[[ Supplied information, beginning ]]

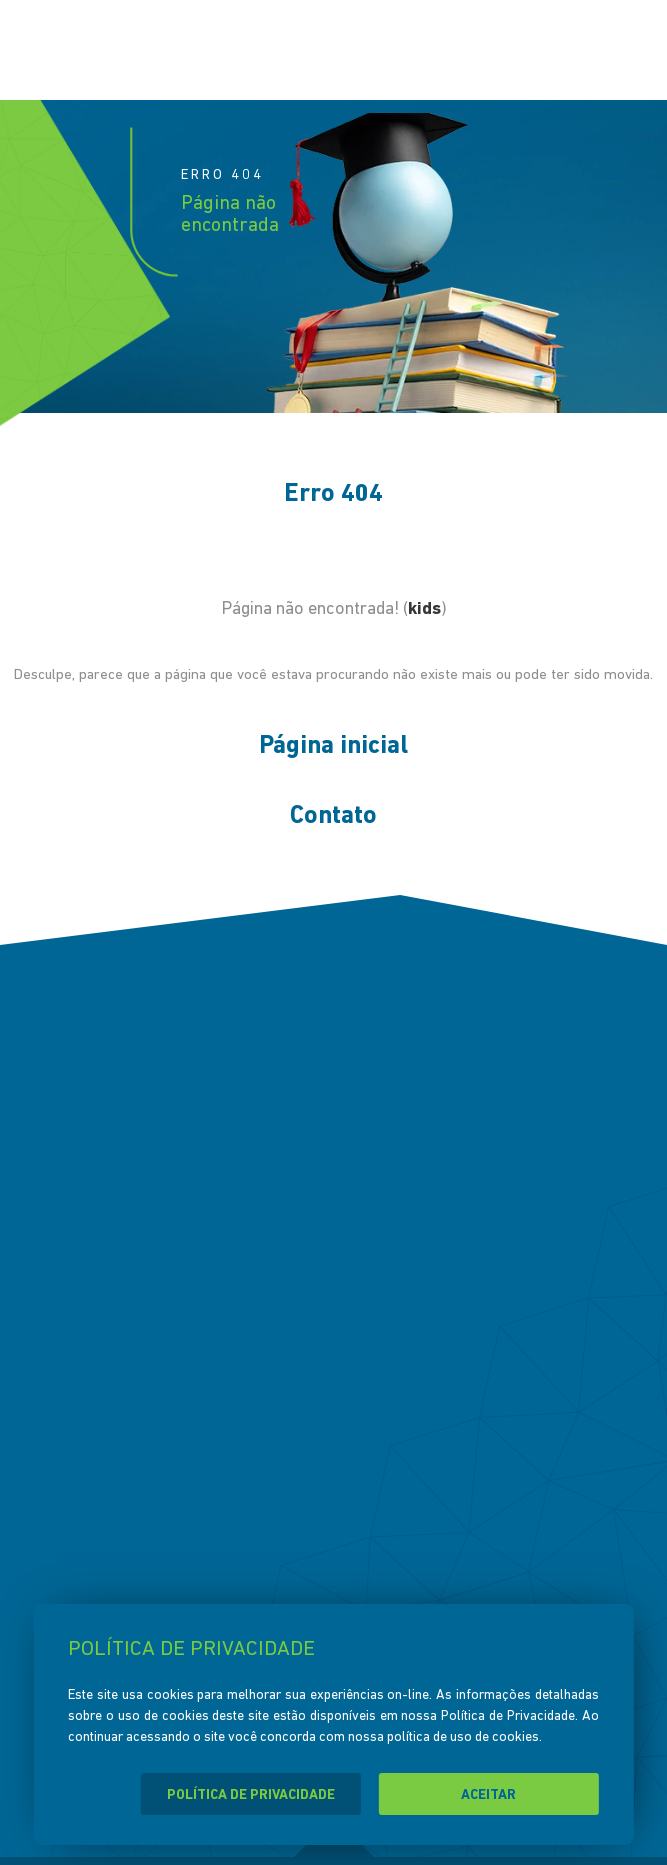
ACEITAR (488, 1795)
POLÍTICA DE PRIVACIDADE (251, 1795)
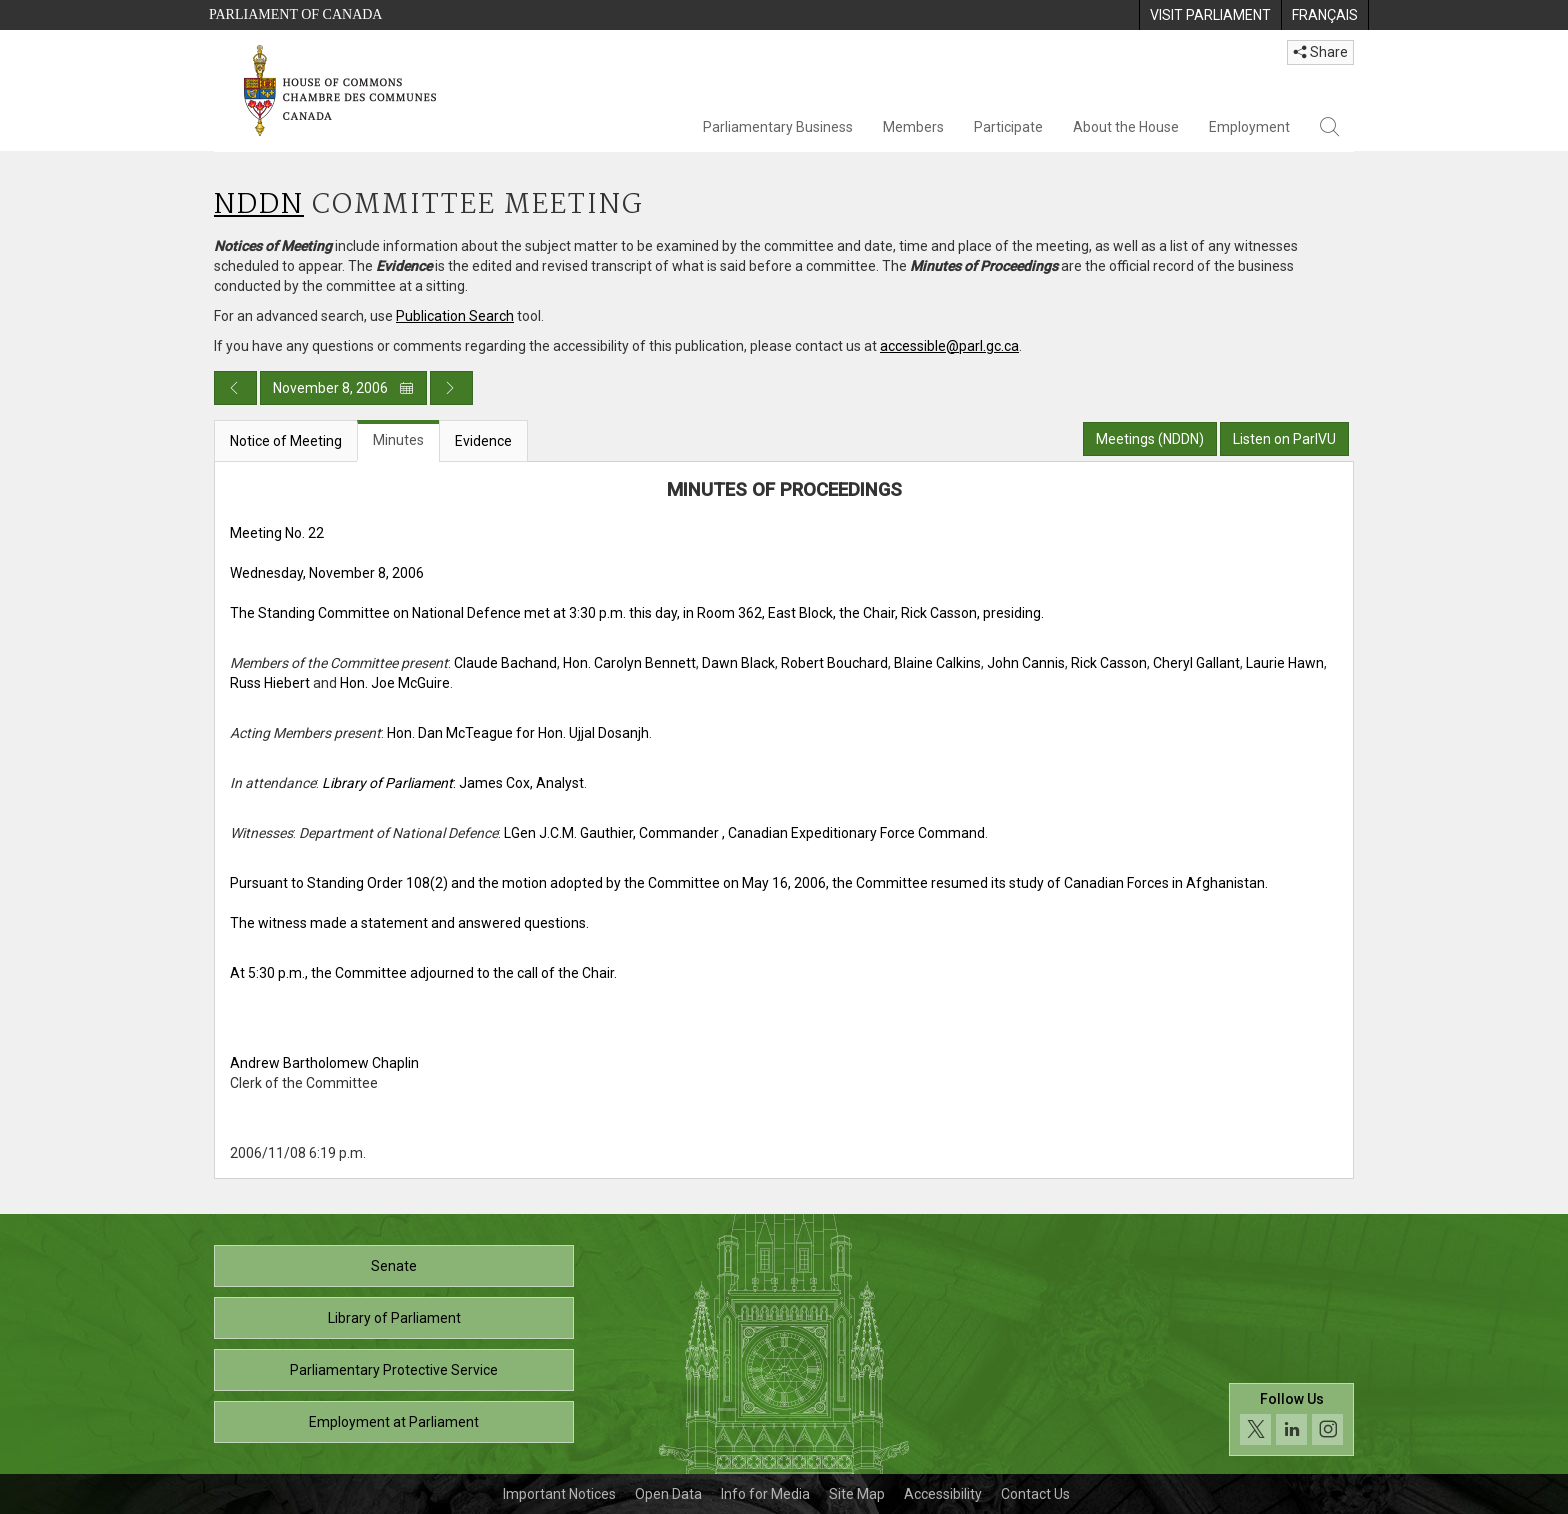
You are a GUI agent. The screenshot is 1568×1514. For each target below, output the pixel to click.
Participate (1008, 127)
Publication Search (455, 316)
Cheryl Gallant (1196, 663)
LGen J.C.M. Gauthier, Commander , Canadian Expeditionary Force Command (744, 833)
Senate (394, 1266)
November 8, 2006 (343, 388)
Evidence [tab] (483, 441)
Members (913, 127)
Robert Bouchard (834, 663)
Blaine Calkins (937, 663)
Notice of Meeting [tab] (286, 441)
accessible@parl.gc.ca (949, 346)
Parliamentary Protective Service (394, 1370)
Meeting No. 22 (277, 533)
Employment (1249, 127)
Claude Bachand (505, 663)
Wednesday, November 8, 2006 (327, 573)
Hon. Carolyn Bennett (629, 663)
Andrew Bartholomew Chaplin (324, 1063)
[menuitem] (1210, 15)
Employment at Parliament (394, 1422)
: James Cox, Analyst (453, 783)
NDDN (259, 205)
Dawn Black (738, 663)
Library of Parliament (394, 1318)
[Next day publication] (451, 388)
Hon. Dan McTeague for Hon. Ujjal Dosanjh (518, 733)
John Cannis (1026, 663)
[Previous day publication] (235, 388)
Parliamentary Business (778, 127)
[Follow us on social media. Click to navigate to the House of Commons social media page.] (1291, 1419)
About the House (1126, 127)
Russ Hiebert (270, 683)
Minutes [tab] (398, 440)
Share (1320, 52)
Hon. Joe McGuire (395, 683)
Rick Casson (1109, 663)
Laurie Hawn (1285, 663)
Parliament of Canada (295, 14)
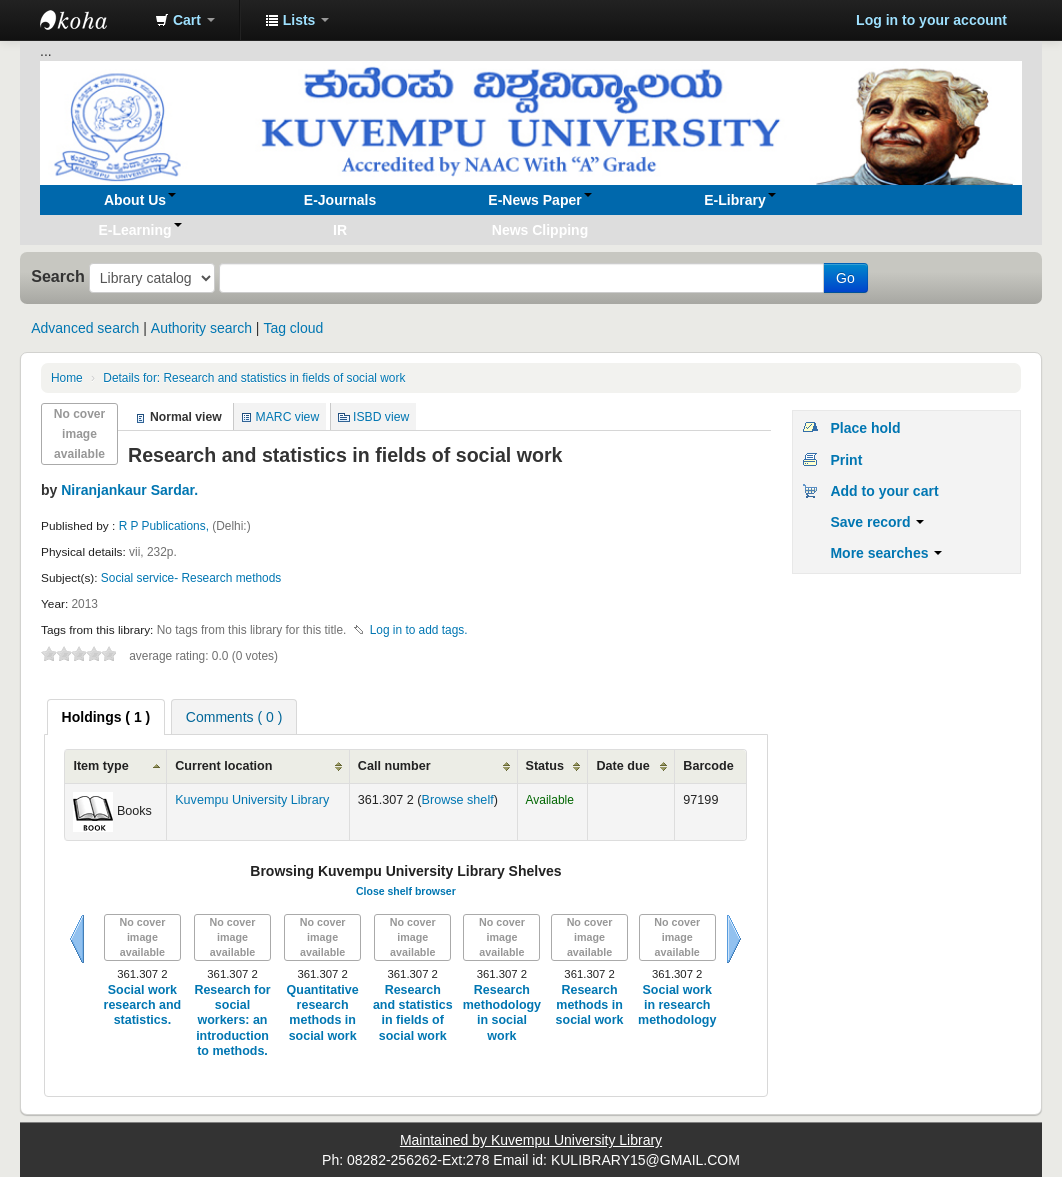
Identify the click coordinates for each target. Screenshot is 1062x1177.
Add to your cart (884, 491)
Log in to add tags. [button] (419, 630)
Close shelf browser (406, 891)
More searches (886, 553)
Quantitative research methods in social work (323, 1013)
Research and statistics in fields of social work (254, 378)
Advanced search (85, 328)
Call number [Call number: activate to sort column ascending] (394, 766)
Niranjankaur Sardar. (129, 490)
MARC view (288, 417)
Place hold (865, 428)
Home (67, 378)
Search (58, 276)
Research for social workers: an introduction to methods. (232, 1020)
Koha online (90, 20)
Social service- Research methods (191, 578)
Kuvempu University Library (252, 800)
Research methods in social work (590, 1005)
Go (845, 278)
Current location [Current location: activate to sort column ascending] (223, 766)
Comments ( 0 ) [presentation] (234, 717)
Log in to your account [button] (931, 20)
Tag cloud (293, 328)
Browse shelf (458, 800)
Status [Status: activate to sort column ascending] (545, 766)
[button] (185, 20)
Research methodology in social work (502, 1013)
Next (734, 939)
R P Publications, (166, 526)
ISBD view (381, 417)
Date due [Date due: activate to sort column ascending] (622, 766)
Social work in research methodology (677, 1005)
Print (846, 460)
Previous (77, 939)
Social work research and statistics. (143, 1005)
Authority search (201, 328)
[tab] (106, 717)
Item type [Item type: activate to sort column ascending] (100, 766)
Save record (877, 522)
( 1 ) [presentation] (106, 717)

[[ Supplied information, end ]]

◆ **Work instruction**: Extract, verbatim, the lines from the one containing "Social work in" through the last line of the listing above.

◆ **Expected answer**:
Social work in research methodology (677, 1005)
Print (846, 460)
Previous (77, 939)
Social work research and statistics. (143, 1005)
Authority search (201, 328)
[tab] (106, 717)
Item type [Item type: activate to sort column ascending] (100, 766)
Save record (877, 522)
( 1 ) [presentation] (106, 717)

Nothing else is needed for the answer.